WHERE IS THE SHIRE?

I like to believe Tolkien was the first alternate reality historian. Middle-earth was just as real to Professor Tolkien as the country in which he lived. In his imagination he’d walked all over the hills and woodlands of the Shire, and sat in front of the blazing fireplace at Rivendell, and even climbed the dizzying stairs of Cirith Ungol. He’d visited all of these places in his mind and then he wrote about them with a clarity few authors have rivaled.*

Middle-earth was all in his head. But thankfully, now it’s in our heads too.

Even though early Medieval England is not the setting for the Shire, many of the place-names come from the Anglo-Saxon era. The word “shire” itself, for example, is Old English for “county.”*

The Shire is eighteen thousand square miles—about the size of the states of Vermont and New Hampshire put together.

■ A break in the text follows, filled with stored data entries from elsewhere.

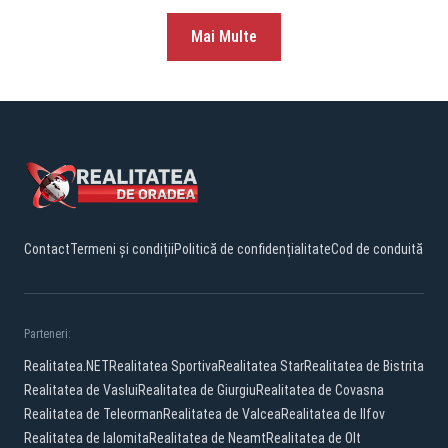
Mai Multe
Contact
Termeni și condiții
Politică de confidențialitate
Cod de conduită
Parteneri:
Realitatea.NET
Realitatea Sportiva
Realitatea Star
Realitatea de Bistrita
Realitatea de Vaslui
Realitatea de Giurgiu
Realitatea de Covasna
Realitatea de Teleorman
Realitatea de Valcea
Realitatea de Ilfov
Realitatea de Ialomita
Realitatea de Neamt
Realitatea de Olt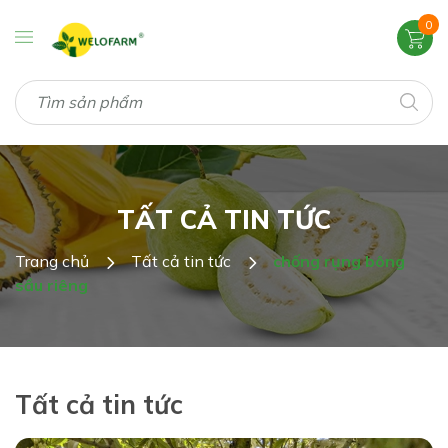
0
TẤT CẢ TIN TỨC
Trang chủ
Tất cả tin tức
chống rụng bông
sầu riêng
Tất cả tin tức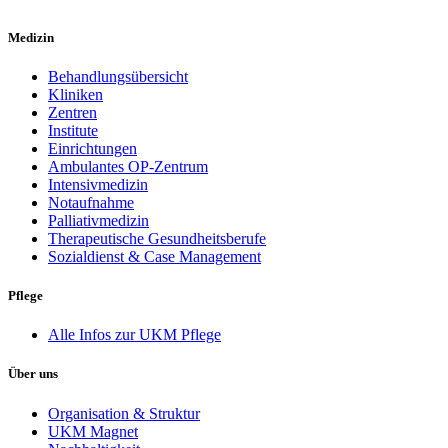
Medizin
Behandlungsübersicht
Kliniken
Zentren
Institute
Einrichtungen
Ambulantes OP-Zentrum
Intensivmedizin
Notaufnahme
Palliativmedizin
Therapeutische Gesundheitsberufe
Sozialdienst & Case Management
Pflege
Alle Infos zur UKM Pflege
Über uns
Organisation & Struktur
UKM Magnet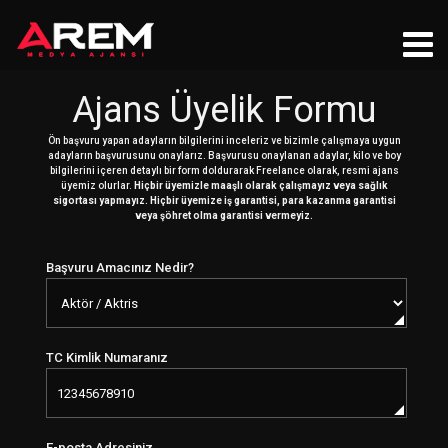
Ajans Üyelik Formu
Ön başvuru yapan adayların bilgilerini inceleriz ve bizimle çalışmaya uygun
adayların başvurusunu onaylarız. Başvurusu onaylanan adaylar, kilo ve boy
bilgilerini içeren detaylı bir form doldurarak Freelance olarak, resmi ajans
üyemiz olurlar.
Hiçbir üyemizle maaşlı olarak çalışmayız veya sağlık
sigortası yapmayız. Hiçbir üyemize iş garantisi, para kazanma garantisi
veya şöhret olma garantisi vermeyiz.
Başvuru Amacınız Nedir?
TC Kimlik Numaranız
E-posta Adresiniz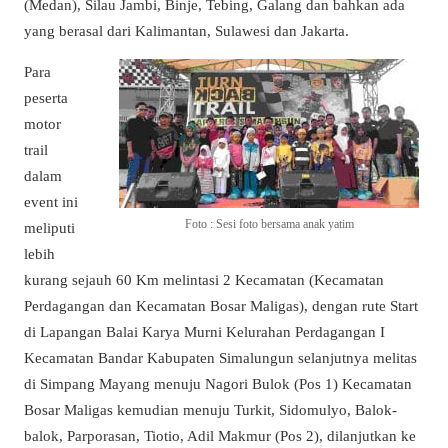
(Medan), Silau Jambi, Binje, Tebing, Galang dan bahkan ada
yang berasal dari Kalimantan, Sulawesi dan Jakarta.
Para
peserta
motor
trail
dalam
event ini
Foto : Sesi foto bersama anak yatim
meliputi
lebih
kurang sejauh 60 Km melintasi 2 Kecamatan (Kecamatan
Perdagangan dan Kecamatan Bosar Maligas), dengan rute Start
di Lapangan Balai Karya Murni Kelurahan Perdagangan I
Kecamatan Bandar Kabupaten Simalungun selanjutnya melitas
di Simpang Mayang menuju Nagori Bulok (Pos 1) Kecamatan
Bosar Maligas kemudian menuju Turkit, Sidomulyo, Balok-
balok, Parporasan, Tiotio, Adil Makmur (Pos 2), dilanjutkan ke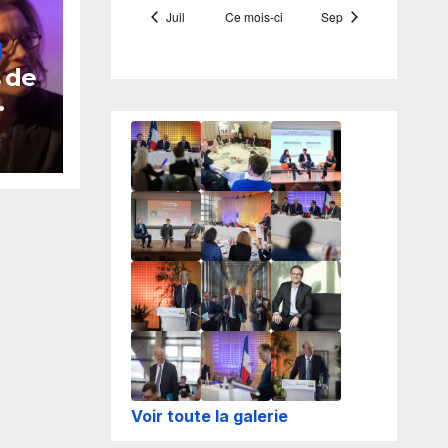
 de
ce :
dre
t,
ue
IFOP
e
 de
Voir toute la galerie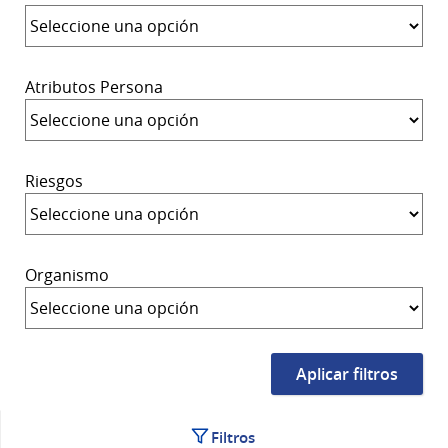
Atributos Persona
Riesgos
Organismo
Filtros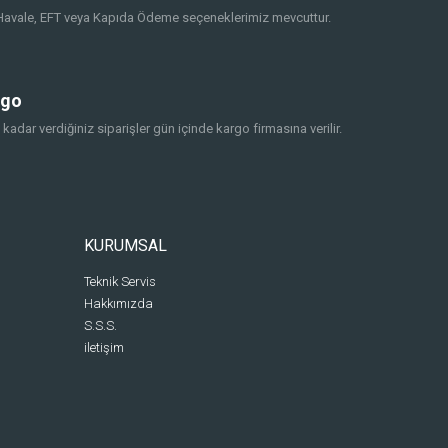
, Havale, EFT veya Kapıda Ödeme seçeneklerimiz mevcuttur.
rgo
 kadar verdiğiniz siparişler gün içinde kargo firmasına verilir.
KURUMSAL
Teknik Servis
Hakkımızda
S.S.S.
iletişim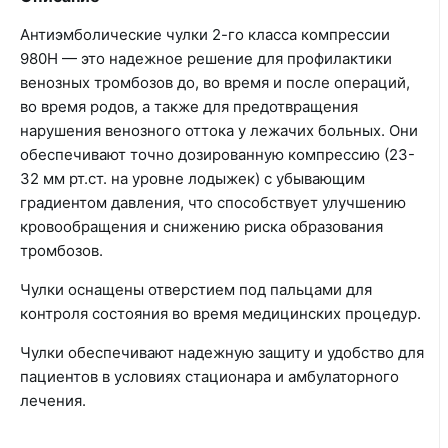
Антиэмболические чулки 2-го класса компрессии
980Н — это надежное решение для профилактики
венозных тромбозов до, во время и после операций,
во время родов, а также для предотвращения
нарушения венозного оттока у лежачих больных. Они
обеспечивают точно дозированную компрессию (23-
32 мм рт.ст. на уровне лодыжек) с убывающим
градиентом давления, что способствует улучшению
кровообращения и снижению риска образования
тромбозов.
Чулки оснащены отверстием под пальцами для
контроля состояния во время медицинских процедур.
Чулки обеспечивают надежную защиту и удобство для
пациентов в условиях стационара и амбулаторного
лечения.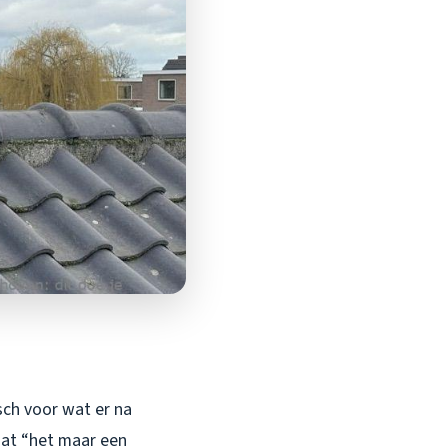
sch voor wat er na
dat “het maar een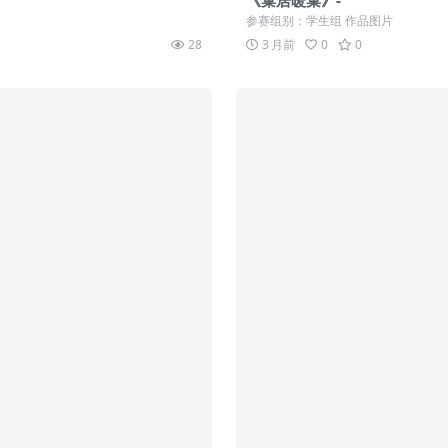
《巢居暖巢》-
参赛组别：学生组 作品图片
28
3 月前
0
0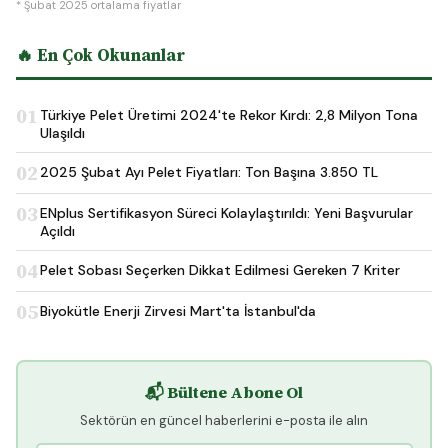
* Şubat 2025 ortalama fiyatlar
🔥 En Çok Okunanlar
01
Türkiye Pelet Üretimi 2024'te Rekor Kırdı: 2,8 Milyon Tona
Ulaşıldı
02
2025 Şubat Ayı Pelet Fiyatları: Ton Başına 3.850 TL
03
ENplus Sertifikasyon Süreci Kolaylaştırıldı: Yeni Başvurular
Açıldı
04
Pelet Sobası Seçerken Dikkat Edilmesi Gereken 7 Kriter
05
Biyokütle Enerji Zirvesi Mart'ta İstanbul'da
📬 Bültene Abone Ol
Sektörün en güncel haberlerini e-posta ile alın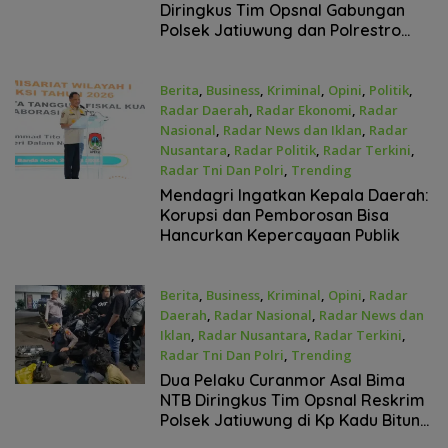
Diringkus Tim Opsnal Gabungan
Polsek Jatiuwung dan Polrestro
Tangkot
Berita
,
Business
,
Kriminal
,
Opini
,
Politik
,
Radar Daerah
,
Radar Ekonomi
,
Radar
Nasional
,
Radar News dan Iklan
,
Radar
Nusantara
,
Radar Politik
,
Radar Terkini
,
Radar Tni Dan Polri
,
Trending
April 20, 2026
Mendagri Ingatkan Kepala Daerah:
Korupsi dan Pemborosan Bisa
Hancurkan Kepercayaan Publik
Berita
,
Business
,
Kriminal
,
Opini
,
Radar
Daerah
,
Radar Nasional
,
Radar News dan
Iklan
,
Radar Nusantara
,
Radar Terkini
,
Radar Tni Dan Polri
,
Trending
April 19, 2026
Dua Pelaku Curanmor Asal Bima
NTB Diringkus Tim Opsnal Reskrim
Polsek Jatiuwung di Kp Kadu Bitung
Curug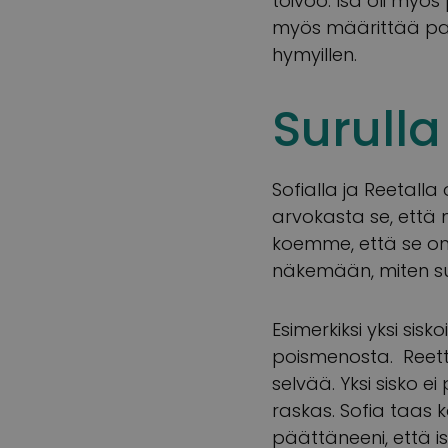
toivoo. Isä oli myö
myös määrittää pap
hymyillen.
Surull
Sofialla ja Reetalla
arvokasta se, että m
koemme, että se on
näkemään, miten suru
Esimerkiksi yksi sis
poismenosta. Reetta
selvää. Yksi sisko e
raskas. Sofia taas k
päättäneeni, että is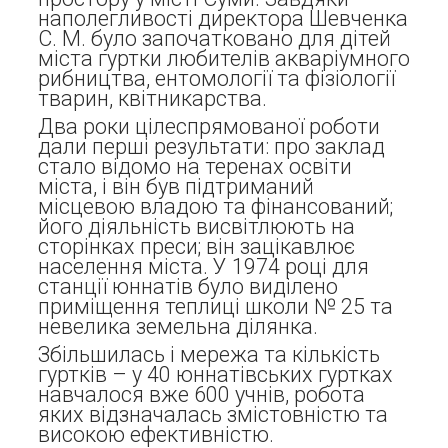
наполегливості директора Шевченка
С. М. було започатковано для дітей
міста гуртки любителів акваріумного
рибництва, ентомології та фізіології
тварин, квітникарства.
Два роки цілеспрямованої роботи
дали перші результати: про заклад
стало відомо на теренах освіти
міста, і він був підтриманий
місцевою владою та фінансований;
його діяльність висвітлюють на
сторінках преси; він зацікавлює
населення міста. У 1974 році для
станції юннатів було виділено
приміщення теплиці школи № 25 та
невелика земельна ділянка.
Збільшилась і мережа та кількість
гуртків – у 40 юннатівських гуртках
навчалося вже 600 учнів, робота
яких відзначалась змістовністю та
високою ефективністю.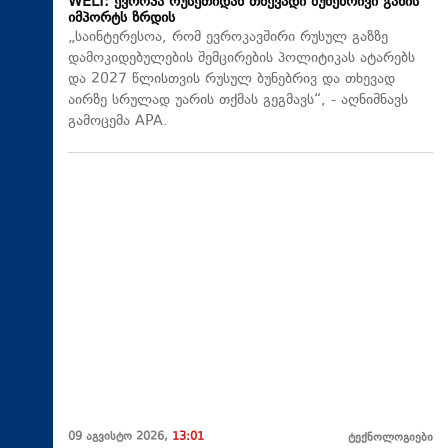
WELT: ევროპა რუსეთიდან თხევადი ბუნებრივი გაზის
იმპორტს ზრდის
„საინტერესოა, რომ ევროკავშირი რუსულ გაზზე
დამოკიდებულების შემცირების პოლიტიკას ატარებს
და 2027 წლისთვის რუსულ ბუნებრივ და თხევად
აირზე სრულად უარის თქმას გეგმავს“, - აღნიშნავს
გამოცემა APA.
09 აგვისტო 2026,
13:01
ტექნოლოგიები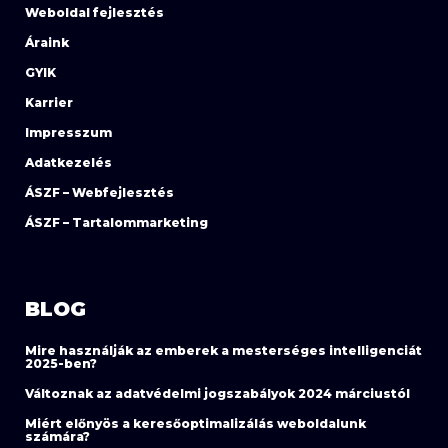
Weboldal fejlesztés
Áraink
GYIK
Karrier
Impresszum
Adatkezelés
ÁSZF – Webfejlesztés
ÁSZF – Tartalommarketing
BLOG
Mire használják az emberek a mesterséges intelligenciát
2025-ben?
Változnak az adatvédelmi jogszabályok 2024 márciustól
Miért előnyös a keresőoptimalizálás weboldalunk
számára?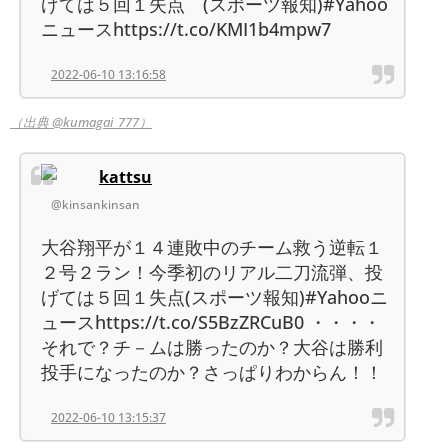
げては５回１失点 (スポーツ報知)#Yahoo
ニュースhttps://t.co/KMI1b4mpw7
2022-06-10 13:16:58
（出典 @kumagai_777）
kattsu
@kinsankinsan
大谷翔平が１４連敗中のチーム救う逆転１
２号２ラン！今季初のリアル二刀流弾、投
げては５回１失点(スポーツ報知)#Yahooニ
ュースhttps://t.co/S5BzZRCuB0 ・・・・
それで？チ－ムは勝ったのか？大谷は勝利
投手になったのか？さっぱりわからん！！
2022-06-10 13:15:37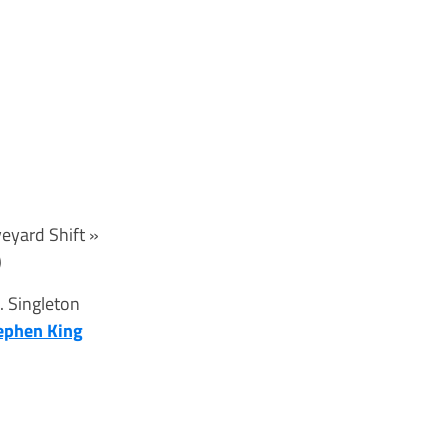
eyard Shift »
)
. Singleton
ephen King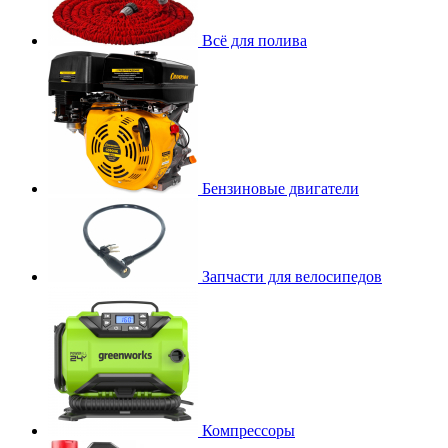
Всё для полива
Бензиновые двигатели
Запчасти для велосипедов
Компрессоры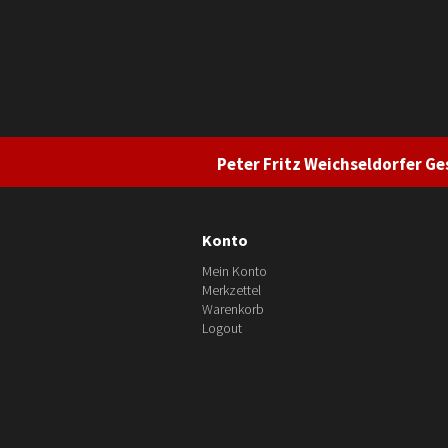
Peter Fritz Weichseldorfer Ges
Konto
Mein Konto
Merkzettel
Warenkorb
Logout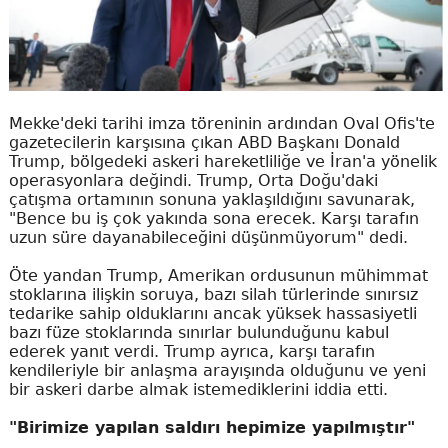
Mekke'deki tarihi imza töreninin ardından Oval Ofis'te
gazetecilerin karşısına çıkan ABD Başkanı Donald
Trump, bölgedeki askeri hareketliliğe ve İran'a yönelik
operasyonlara değindi. Trump, Orta Doğu'daki
çatışma ortamının sonuna yaklaşıldığını savunarak,
"Bence bu iş çok yakında sona erecek. Karşı tarafın
uzun süre dayanabileceğini düşünmüyorum" dedi.
Öte yandan Trump, Amerikan ordusunun mühimmat
stoklarına ilişkin soruya, bazı silah türlerinde sınırsız
tedarike sahip olduklarını ancak yüksek hassasiyetli
bazı füze stoklarında sınırlar bulunduğunu kabul
ederek yanıt verdi. Trump ayrıca, karşı tarafın
kendileriyle bir anlaşma arayışında olduğunu ve yeni
bir askeri darbe almak istemediklerini iddia etti.
"Birimize yapılan saldırı hepimize yapılmıştır"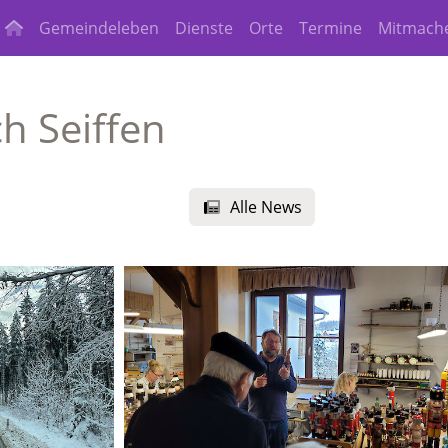
Gemeindeleben
Dienste
Orte
Termine
Mitmach
h Seiffen
Alle News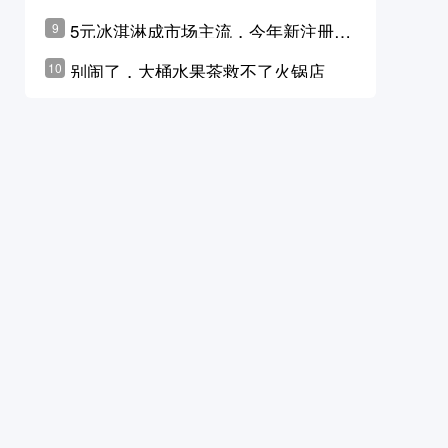
学林公布未来10年计划
5元冰淇淋成市场主流，今年新注册相
9
关企业华东领跑，东北紧随其后
别闹了，大桶水果茶救不了火锅店
10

The United Kingdom, by comparison, is five times that size. Hobbiton, where Bag End is located, is situated almost exactly in the center of the Shire.*

When the Hobbits first settled their little country, around thirteen hundred years before Bilbo Baggins was born, they became instantly attached to the land and developed what Tolkien called “a close friendship with the earth.” It’s a beautiful way of saying they are as much a part of the Shire as the soil, stones, rivers and trees.